Eager to explore new worlds, I promised myself that re-reads would be few, but I did return to some old favourites that I hadn’t caught up with in a while, and maintained the lack of realism. There was Robert Louis Stevenson’s Strange Case of Dr. Jekyll and Mr. Hyde, Ray Bradbury’s The Martian Chronicles, C.S. Lewis’ Out of the Silent Planet, and I also introduced a friend to Frank Herbert’s magesterial Dune.

It wasn’t all fiction, of course. Although I’m in a theological school, I am there for a reason, so books that continued to deepen my spiritual life weren’t off the radar. I explored more Lewis with The Pilgrim’s Regress and The Problem of Pain.
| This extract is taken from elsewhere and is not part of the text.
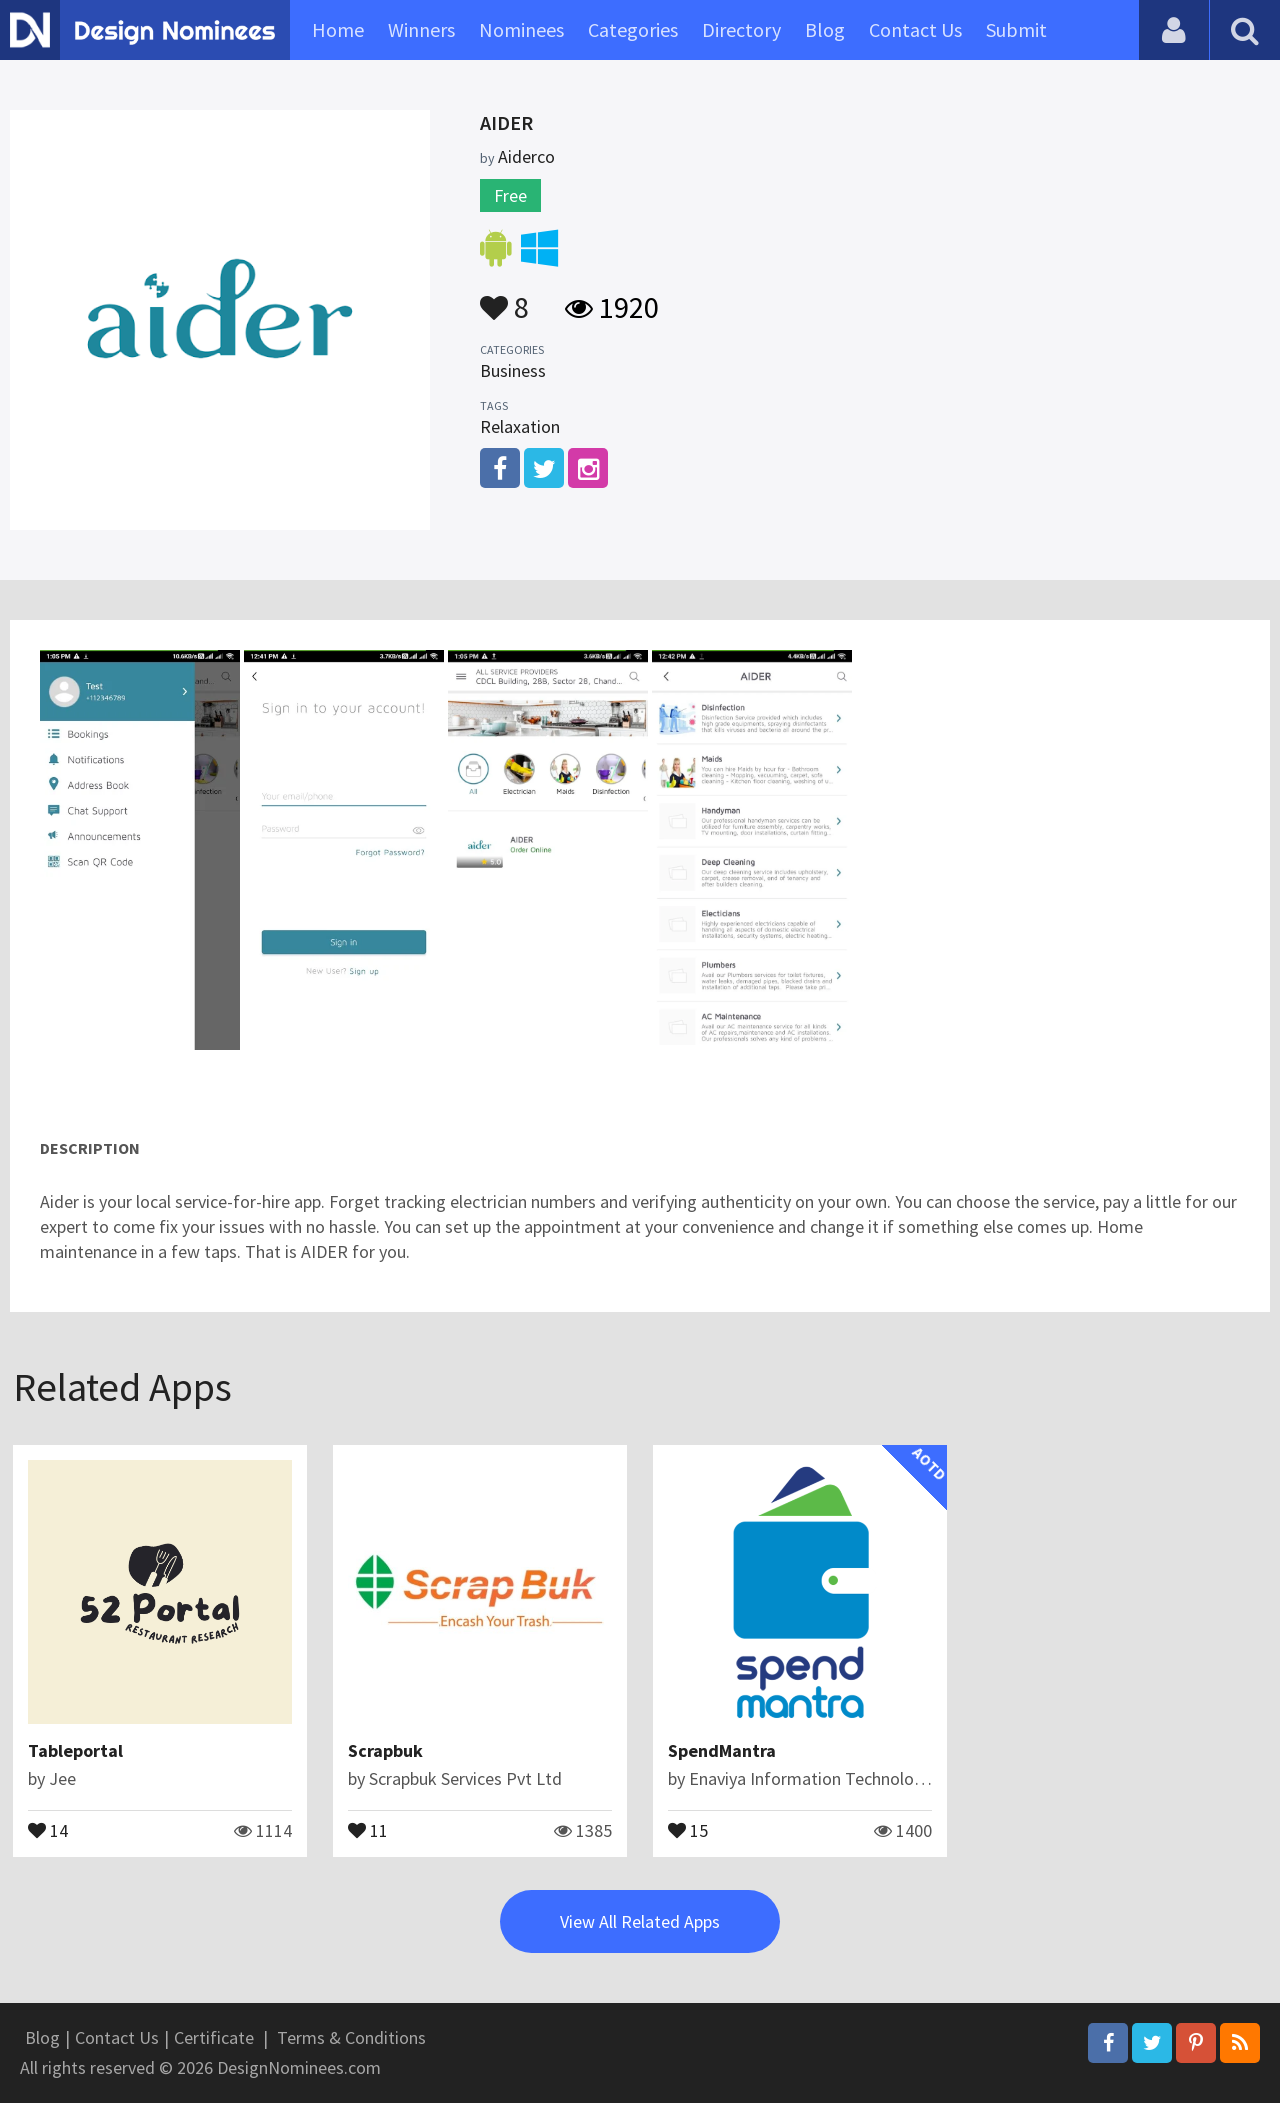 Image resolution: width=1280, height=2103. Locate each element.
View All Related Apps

I also read Eugene Peterson’s book on Revelation, Reversed Thunder, and continued to explore the more mystical side of things with Julian of Norwich’s Revelations of Divine Love; this was also not completely finished but I got enough in to know that I want to study her more closely. And I quickly took in The Significance of Singleness by Christina Hitchcock, a powerful reminder to the evangelical church that marriage and the nuclear family are not the only way to live.

But this will probably be remembered largely as a summer dominated by poetry in some rather significant ways. There was Leonard Cohen’s elegant and searing Book of Mercy, along with Rainer Maria Rilke’s Letters to a Young Poet. However, I ended up being surprised by discovering that I was now in the right phase of life to appreciate two giants of literature and what they contributed to culture. The first of these was T.S. Eliot, when I realized that The Waste Land is in fact a piece of work deeply vital and alive rather than just a collection of wild ramblings. There’s a rhythm and a thread that creates a grim but prophetic view of the modern world.

The second poet I made a deeper acquaintance with was Dante. I’d read “Inferno” in high school, but wasn’t ready to read the rest. I found myself willing and even eager to take the plunge this summer so, after an orienting turn through La Vita Nuova, I went ahead and began treading through the Hell, Purgatory, and Paradise of the Divine Comedy in the Dorothy Sayers/Barbara Reynolds translation. I was planning to write some more extended thoughts on the moving experience, but time ran away from me. I am, however, doing an independent study on Dante this fall, so I will have a chance to write a paper on his theology of the human condition.

As September snuck up on us, bringing rain and school and more prosaic required texts, I managed to eke out the time for something short, sharp, and arresting in Joseph Conrad’s Heart of Darkness. I know I didn’t give it the attention it deserved, but I do plan on returning to it and certainly finding something of value in a problematic book.

There are no more excuses. It’s time to have my reading defined by a research papers and a syllabus once again. Time to put summer back on the shelf. At least for the next nine months.